Pourtant, c’est bien par le medium du théâtre que Tiago Rodrigues en fait l’écho. Réunissant une équipe de cinq interprètes, dont un batteur, il construit peu à peu un récit du réel sur les fondations des multiples anecdotes rapportées qu’il sert, brutes, à un public qui découvre comme rarement les dessous du travail humanitaire. Des décisions les plus inhumaines à prendre, comme celle de vie ou de mort sur des enfants, à la confrontation directe aux conflits armés et à leurs conséquences, ces sauveteurs internationaux s’engagent dans un flux infini de souvenirs qui appartient, pour eux, au commun.

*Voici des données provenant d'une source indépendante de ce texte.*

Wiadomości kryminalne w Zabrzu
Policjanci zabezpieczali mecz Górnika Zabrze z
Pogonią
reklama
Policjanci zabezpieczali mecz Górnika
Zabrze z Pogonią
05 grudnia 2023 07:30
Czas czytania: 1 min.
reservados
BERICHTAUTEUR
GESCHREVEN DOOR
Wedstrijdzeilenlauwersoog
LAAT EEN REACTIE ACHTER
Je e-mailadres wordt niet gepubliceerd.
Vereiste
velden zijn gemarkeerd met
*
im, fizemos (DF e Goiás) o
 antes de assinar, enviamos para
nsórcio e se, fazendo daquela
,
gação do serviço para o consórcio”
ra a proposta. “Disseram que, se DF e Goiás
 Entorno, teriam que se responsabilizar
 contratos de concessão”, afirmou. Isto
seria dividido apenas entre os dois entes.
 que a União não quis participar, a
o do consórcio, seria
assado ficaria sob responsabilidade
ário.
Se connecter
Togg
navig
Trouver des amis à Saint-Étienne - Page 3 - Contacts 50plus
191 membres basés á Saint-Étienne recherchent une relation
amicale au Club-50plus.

Et si chacune de leurs histoires, parfois volontairement étirées, scindées ou dramatisées par la montée en intensité des percussions, dresse déjà un portrait inédit de ce travail de l’ombre, c’est l’accumulation et l’intrication de tous ces témoignages qui font ressortir toute la difficulté et la noirceur de ces missions pourtant essentielles. Au service de ce constat, la scénographie qui s’attelle à monter en direct une gigantesque tente blanche comme symbole apparaît bien dérisoire, tant le texte et les interprètes suffisent à dire l’indicible.

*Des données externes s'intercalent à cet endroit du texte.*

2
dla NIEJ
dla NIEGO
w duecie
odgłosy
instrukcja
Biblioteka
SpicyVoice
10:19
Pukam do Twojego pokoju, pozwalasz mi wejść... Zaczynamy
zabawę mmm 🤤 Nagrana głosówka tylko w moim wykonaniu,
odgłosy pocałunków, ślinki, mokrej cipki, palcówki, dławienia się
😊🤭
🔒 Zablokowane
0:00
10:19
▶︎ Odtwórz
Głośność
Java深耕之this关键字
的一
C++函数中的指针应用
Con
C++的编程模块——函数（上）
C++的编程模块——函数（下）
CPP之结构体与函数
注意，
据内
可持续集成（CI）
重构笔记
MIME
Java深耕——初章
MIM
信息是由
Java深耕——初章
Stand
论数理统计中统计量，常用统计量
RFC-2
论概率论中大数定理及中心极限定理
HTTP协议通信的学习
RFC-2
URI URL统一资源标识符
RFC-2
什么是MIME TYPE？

En faisant le choix de ne nommer aucun lieu ni aucune organisation, leur préférant le terme d’impossible, Tiago Rodrigues donne à son spectacle une valeur intemporelle qui répond à une situation géopolitique internationale vouée à l’instabilité permanente. Quelles que soient les références avec lesquelles on assiste à Dans la mesure de l’impossible, il y a dans cette pièce toute l’essence d’une (in)humanité qui se répète et se révèle dans ces innombrables conflits à travers le monde, à travers les années.
Dans le cadre d’un Festival d’Avignon qui se concentre de toute évidence sur la réalité du monde et sur la mise en lumière des personnes laissées dans l’ombre, la programmation de ce spectacle apparaît pour le moins pertinente et contribue à son ambition internationale. L’écho des humanitaires, lui, a également trouvé sa voie jusqu’à un public particulièrement attentif et indéniablement conquis.